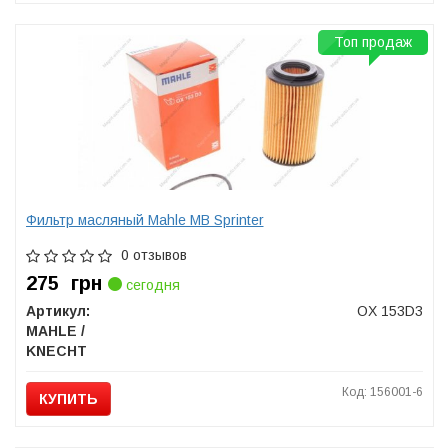
Топ продаж
Фильтр масляный Mahle MB Sprinter
0 отзывов
275
грн
сегодня
Артикул:
OX 153D3
MAHLE /
KNECHT
Код: 156001-6
КУПИТЬ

^^^^^^^^^^^^^^^^

TASK ITEM:
The preceding entries should be duplicated word for word; no picture belongs in the copy.

SOLUTION BELOW:
Топ продаж
Фильтр масляный Mahle MB Sprinter
0 отзывов
275
грн
сегодня
Артикул:
OX 153D3
MAHLE /
KNECHT
Код: 156001-6
КУПИТЬ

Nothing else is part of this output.